Departments of *Pathology ∥Surgery, University of Pittsburgh Medical Center, Pittsburgh, PA Departments of †Pathology ‡Oncology §Surgery, The Sol Goldman Pancreatic Cancer Research Center, Johns Hopkins University School of Medicine, Baltimore, MD.
Am J Surg Pathol. 2013 Sep;37(9):1329-35. doi: 10.1097/PAS.0b013e3182a1ad72.
Acinar cell cystadenoma (ACA) of the pancreas was initially described as a non-neoplastic cyst of the pancreas and, at that time, referred to as "acinar cystic transformation." In subsequent studies, these lesions were given the designation of "-oma," despite the relative lack of evidence supporting a neoplastic process. To characterize these lesions further, we examined the clinical, pathologic, and immunohistochemical features of 8 ACAs.

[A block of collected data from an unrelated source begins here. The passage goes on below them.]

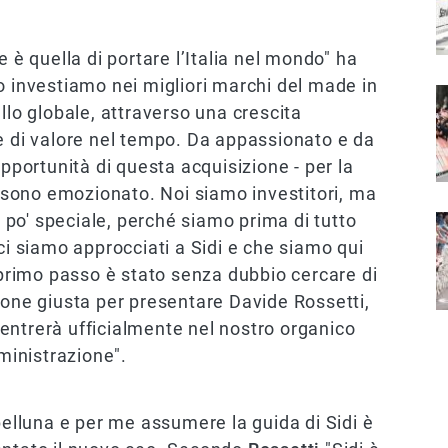
e è quella di portare l’Italia nel mondo" ha
o investiamo nei migliori marchi del made in
I
ivello globale, attraverso una crescita
e di valore nel tempo. Da appassionato e da
opportunità di questa acquisizione - per la
mi sono emozionato. Noi siamo investitori, ma
po' speciale, perché siamo prima di tutto
I
ci siamo approcciati a Sidi e che siamo qui
l primo passo è stato senza dubbio cercare di
ione giusta per presentare Davide Rossetti,
entrerà ufficialmente nel nostro organico
inistrazione".
belluna e per me assumere la guida di Sidi è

The majority of patients were female (7 of 8, 88%) and ranged in age from 18 to 57 years (mean, 43 y). Grossly, the cysts involved the head (n=5), body (n=1), or the entire pancreas (n=2). ACAs were either multilocular (n=4) or unilocular (n=4) and ranged in size from 1.8 to 15 cm (mean, 6.8 cm). Histologically, multilocular ACAs were lined by patches of acinar and ductal epithelium. Immunolabeling, including double-labeling for cytokeratin 19 and chymotrypsin, highlighted the patchy pattern of the ductal and acinar cells lining the cysts. In some areas, the cysts with patches of acinar and ductal differentiation formed larger locules with incomplete septa as they appeared to fuse with other cysts. In contrast, the unilocular cases were lined by 1 to 2 cell layers of acinar cells with little intervening ductal epithelium. Nuclear atypia, mitotic figures, necrosis, infiltrative growth, and associated invasive carcinoma were absent in all cases. In addition, we assessed the clonal versus polyclonal nature of ACAs, occurring in women, using X-chromosome inactivation analysis of the human androgen receptor (AR) gene. Five of 7 cases were informative and demonstrated a random X-chromosome inactivation pattern. Clinical follow-up information was available for all patients, and follow-up ranged from 10 months to 7.8 years (mean, 3.6 y), with no evidence of recurrence or malignant transformation. We hypothesize that early lesions are marked by acinar dilatation that expands into and incorporates smaller ductules and later larger ducts. As the cysts increase in size, they fuse forming larger cysts. Later lesions demonstrate a unilocular cyst lined by predominantly acinar epithelium with scattered ductal cells. The term cystadenoma, with its neoplastic connotation, does not seem to accurately reflect the histologic, immunohistochemical, or molecular features of these lesions. We suggest readopting the term "acinar cystic transformation" until the non-neoplastic versus neoplastic origin of these lesions can be resolved.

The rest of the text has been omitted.